Veterans wait. Each year, veterans die in the waiting room at VA medical centers or waiting for access to care*, but they would likely die in any hospital waiting room because they were taught to be resilient and stoic. They wait until the last minute for help because they think a brother or sister in arms may need help before them. Veterans die, for real, waiting in the battlefield of their own minds.
Robert, John, Charles, and “Old Mort” suffered in silence, the silence of a grave.
Go out this Veterans Day and do something besides tell someone the phrase “Thank you for your service,” which is nice but comes off as harsh, it is the absolute minimum a person could say. Maybe ask “Did you serve? What was it like? What did you do? They may minimize it, or talk your ear off, but maybe they will feel a connection to us all and feel safe enough to get the help they need.

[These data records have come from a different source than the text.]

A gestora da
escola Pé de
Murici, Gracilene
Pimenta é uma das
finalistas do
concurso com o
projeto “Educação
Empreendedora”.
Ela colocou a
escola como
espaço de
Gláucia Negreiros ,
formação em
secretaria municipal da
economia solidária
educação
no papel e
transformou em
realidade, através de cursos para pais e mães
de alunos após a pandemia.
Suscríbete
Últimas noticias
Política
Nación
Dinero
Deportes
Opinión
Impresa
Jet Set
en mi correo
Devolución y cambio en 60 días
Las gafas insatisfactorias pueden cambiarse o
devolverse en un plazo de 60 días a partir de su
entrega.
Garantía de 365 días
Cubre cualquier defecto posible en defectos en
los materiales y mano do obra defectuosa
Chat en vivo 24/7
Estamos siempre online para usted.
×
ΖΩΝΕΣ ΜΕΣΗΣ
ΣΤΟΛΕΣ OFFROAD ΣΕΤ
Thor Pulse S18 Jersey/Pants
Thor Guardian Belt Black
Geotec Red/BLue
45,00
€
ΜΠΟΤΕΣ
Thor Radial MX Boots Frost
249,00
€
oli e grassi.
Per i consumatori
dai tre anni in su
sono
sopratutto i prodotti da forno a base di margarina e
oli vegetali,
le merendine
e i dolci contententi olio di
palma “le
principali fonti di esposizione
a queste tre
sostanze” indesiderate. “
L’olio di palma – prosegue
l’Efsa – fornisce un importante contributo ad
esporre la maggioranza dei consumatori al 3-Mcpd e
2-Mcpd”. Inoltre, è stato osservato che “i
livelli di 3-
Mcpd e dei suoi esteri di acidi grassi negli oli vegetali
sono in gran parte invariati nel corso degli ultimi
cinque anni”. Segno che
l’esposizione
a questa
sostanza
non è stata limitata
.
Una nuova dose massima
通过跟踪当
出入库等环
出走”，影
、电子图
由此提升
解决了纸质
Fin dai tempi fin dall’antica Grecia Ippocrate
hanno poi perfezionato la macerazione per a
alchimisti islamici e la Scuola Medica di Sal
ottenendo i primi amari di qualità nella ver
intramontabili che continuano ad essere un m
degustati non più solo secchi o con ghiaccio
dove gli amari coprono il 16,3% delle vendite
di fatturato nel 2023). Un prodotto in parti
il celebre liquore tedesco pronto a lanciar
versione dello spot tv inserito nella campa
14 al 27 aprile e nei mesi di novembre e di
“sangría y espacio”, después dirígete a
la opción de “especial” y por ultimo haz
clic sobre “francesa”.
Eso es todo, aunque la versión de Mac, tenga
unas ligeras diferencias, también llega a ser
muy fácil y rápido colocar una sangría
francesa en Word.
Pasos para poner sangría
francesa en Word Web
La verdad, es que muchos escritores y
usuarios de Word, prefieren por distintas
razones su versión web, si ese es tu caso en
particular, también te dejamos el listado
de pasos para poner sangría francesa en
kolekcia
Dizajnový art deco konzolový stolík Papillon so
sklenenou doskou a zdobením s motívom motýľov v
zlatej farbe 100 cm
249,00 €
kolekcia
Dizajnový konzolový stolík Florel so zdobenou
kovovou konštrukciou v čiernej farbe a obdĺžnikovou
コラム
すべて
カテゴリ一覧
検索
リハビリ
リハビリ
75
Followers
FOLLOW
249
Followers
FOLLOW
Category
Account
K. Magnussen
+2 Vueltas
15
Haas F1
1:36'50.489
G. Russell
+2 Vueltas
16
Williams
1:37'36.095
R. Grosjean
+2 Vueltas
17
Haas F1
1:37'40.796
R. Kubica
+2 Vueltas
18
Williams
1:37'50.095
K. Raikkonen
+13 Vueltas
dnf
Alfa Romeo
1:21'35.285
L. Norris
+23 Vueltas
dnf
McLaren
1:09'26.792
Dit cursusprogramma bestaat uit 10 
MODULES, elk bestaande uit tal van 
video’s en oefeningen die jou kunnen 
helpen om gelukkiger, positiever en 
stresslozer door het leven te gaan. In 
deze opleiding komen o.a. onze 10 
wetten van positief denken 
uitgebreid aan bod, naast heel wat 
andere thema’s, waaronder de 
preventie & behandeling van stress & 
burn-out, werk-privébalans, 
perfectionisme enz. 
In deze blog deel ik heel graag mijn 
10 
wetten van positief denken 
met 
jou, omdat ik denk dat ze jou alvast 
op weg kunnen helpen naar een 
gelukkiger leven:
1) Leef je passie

*Veterans Health Administration Office of the Inspector General Report August 26, 2014, 14-02603-267, Veterans Health Administration Office of the Inspector General Report March 13, 2018, 17-00481-117, Semiannual Report to Congress, Issue 78, April 1 September 30, 2017
**First names of present-era veterans are fictitious in order to protect their privacy, any resemblance is coincidental.